● Instructions to follow
Below are the data; count the lines with the string "EVOLVEO" in them and give that number only.
§
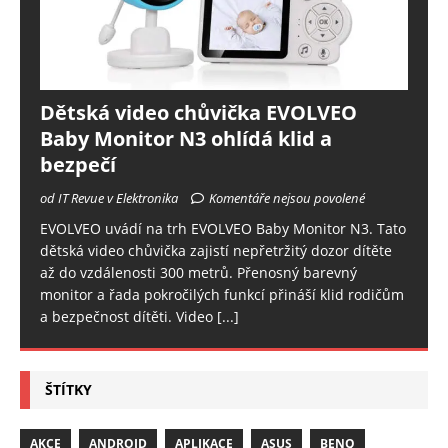
Dětská video chůvička EVOLVEO
Baby Monitor N3 ohlídá klid a
bezpečí
od IT Revue v Elektronika
Komentáře nejsou povolené
EVOLVEO uvádí na trh EVOLVEO Baby Monitor N3. Tato
dětská video chůvička zajistí nepřetržitý dozor dítěte
až do vzdálenosti 300 metrů. Přenosný barevný
monitor a řada pokročilých funkcí přináší klid rodičům
a bezpečnost dítěti. Video
[...]
ŠTÍTKY
AKCE
ANDROID
APLIKACE
ASUS
BENQ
§
● Answer section
2